Please restate, word for word, the lines below that begin at the one with "около 12.50 кв." and end at the one with "възможни са промени.". Leave out all other lines.

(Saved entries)
· · ·
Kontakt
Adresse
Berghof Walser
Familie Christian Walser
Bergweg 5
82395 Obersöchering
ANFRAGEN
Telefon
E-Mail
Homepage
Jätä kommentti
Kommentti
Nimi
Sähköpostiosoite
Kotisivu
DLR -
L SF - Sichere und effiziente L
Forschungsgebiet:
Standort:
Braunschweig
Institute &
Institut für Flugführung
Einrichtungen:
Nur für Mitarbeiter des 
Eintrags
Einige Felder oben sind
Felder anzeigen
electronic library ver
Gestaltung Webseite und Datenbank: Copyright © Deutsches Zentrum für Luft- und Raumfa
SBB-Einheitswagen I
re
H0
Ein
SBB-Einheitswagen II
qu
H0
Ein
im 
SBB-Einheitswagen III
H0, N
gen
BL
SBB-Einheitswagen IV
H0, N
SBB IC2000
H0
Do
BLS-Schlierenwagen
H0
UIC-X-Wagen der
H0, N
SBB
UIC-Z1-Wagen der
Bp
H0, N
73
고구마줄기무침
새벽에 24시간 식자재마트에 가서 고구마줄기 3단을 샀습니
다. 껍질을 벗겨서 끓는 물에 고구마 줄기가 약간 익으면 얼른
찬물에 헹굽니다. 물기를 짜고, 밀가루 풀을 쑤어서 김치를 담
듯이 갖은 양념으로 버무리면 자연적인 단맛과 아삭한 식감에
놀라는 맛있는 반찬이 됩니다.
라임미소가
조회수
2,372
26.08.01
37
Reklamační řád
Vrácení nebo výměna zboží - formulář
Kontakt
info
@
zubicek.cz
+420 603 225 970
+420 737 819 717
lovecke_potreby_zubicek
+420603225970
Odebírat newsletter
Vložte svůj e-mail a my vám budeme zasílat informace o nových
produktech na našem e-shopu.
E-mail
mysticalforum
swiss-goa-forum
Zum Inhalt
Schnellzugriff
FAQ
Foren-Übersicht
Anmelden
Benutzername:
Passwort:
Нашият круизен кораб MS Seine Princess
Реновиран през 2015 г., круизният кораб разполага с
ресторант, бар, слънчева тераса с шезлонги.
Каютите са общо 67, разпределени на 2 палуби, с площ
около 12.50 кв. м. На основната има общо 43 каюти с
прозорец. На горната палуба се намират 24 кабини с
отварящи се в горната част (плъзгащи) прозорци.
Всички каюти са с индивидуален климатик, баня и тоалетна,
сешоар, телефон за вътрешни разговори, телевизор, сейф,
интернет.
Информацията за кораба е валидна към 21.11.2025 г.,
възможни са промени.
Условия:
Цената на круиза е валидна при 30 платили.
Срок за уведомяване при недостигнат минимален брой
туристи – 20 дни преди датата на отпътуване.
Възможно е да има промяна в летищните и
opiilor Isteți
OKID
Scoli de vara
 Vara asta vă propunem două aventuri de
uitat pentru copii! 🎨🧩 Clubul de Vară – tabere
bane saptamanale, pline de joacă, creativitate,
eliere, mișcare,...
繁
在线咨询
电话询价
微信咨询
· · ·
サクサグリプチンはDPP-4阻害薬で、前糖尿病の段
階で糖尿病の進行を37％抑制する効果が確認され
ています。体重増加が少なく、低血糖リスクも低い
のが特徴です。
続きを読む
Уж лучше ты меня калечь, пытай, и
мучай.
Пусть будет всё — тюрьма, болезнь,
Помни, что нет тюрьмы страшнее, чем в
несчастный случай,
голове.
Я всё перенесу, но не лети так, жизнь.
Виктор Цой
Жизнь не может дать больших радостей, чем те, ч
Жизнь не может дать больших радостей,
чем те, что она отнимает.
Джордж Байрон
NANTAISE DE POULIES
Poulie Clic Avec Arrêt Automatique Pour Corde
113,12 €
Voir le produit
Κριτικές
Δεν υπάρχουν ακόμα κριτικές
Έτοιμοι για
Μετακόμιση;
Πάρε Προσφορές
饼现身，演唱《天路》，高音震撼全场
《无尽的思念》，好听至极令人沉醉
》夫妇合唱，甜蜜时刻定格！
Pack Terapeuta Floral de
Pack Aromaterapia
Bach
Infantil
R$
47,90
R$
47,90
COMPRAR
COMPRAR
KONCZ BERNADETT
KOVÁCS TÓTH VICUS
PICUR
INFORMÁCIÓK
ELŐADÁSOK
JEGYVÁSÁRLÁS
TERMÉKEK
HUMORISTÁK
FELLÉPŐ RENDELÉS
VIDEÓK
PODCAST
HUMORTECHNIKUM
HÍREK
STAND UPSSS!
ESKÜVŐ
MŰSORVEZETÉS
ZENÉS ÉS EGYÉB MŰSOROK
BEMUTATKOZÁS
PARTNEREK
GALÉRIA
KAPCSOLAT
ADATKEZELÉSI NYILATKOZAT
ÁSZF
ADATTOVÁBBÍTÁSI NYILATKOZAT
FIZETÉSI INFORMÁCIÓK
· · ·
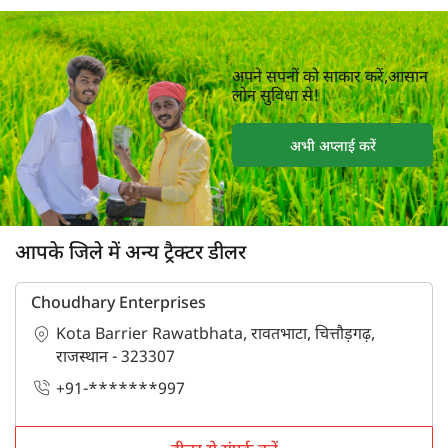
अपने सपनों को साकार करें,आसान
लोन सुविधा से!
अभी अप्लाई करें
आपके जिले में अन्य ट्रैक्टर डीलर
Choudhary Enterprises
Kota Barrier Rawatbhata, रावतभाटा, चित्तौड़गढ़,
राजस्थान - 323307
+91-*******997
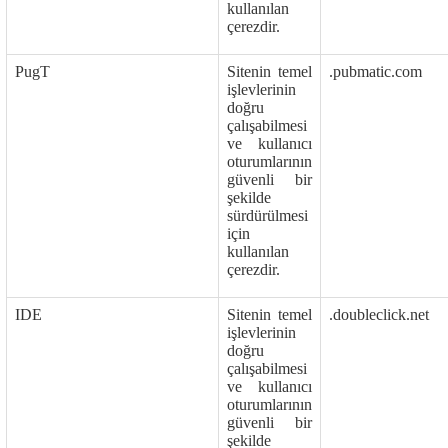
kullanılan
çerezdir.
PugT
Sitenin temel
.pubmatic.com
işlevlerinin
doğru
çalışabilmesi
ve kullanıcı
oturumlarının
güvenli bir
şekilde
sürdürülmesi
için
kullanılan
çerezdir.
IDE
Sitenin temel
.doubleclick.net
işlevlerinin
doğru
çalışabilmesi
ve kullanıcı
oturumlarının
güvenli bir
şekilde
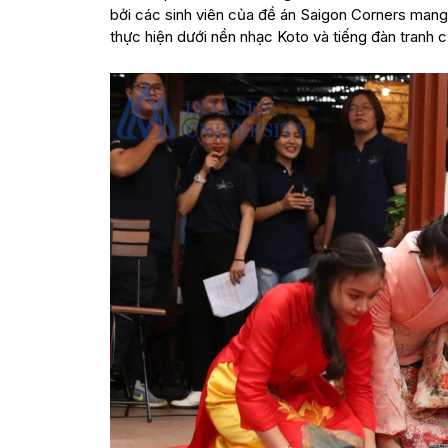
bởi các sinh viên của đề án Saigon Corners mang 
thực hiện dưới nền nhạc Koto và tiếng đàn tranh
· · ·
Answer to this problem:
около 12.50 кв. м. На основната има общо 43 каюти с
прозорец. На горната палуба се намират 24 кабини с
отварящи се в горната част (плъзгащи) прозорци.
Всички каюти са с индивидуален климатик, баня и тоалетна,
сешоар, телефон за вътрешни разговори, телевизор, сейф,
интернет.
Информацията за кораба е валидна към 21.11.2025 г.,
възможни са промени.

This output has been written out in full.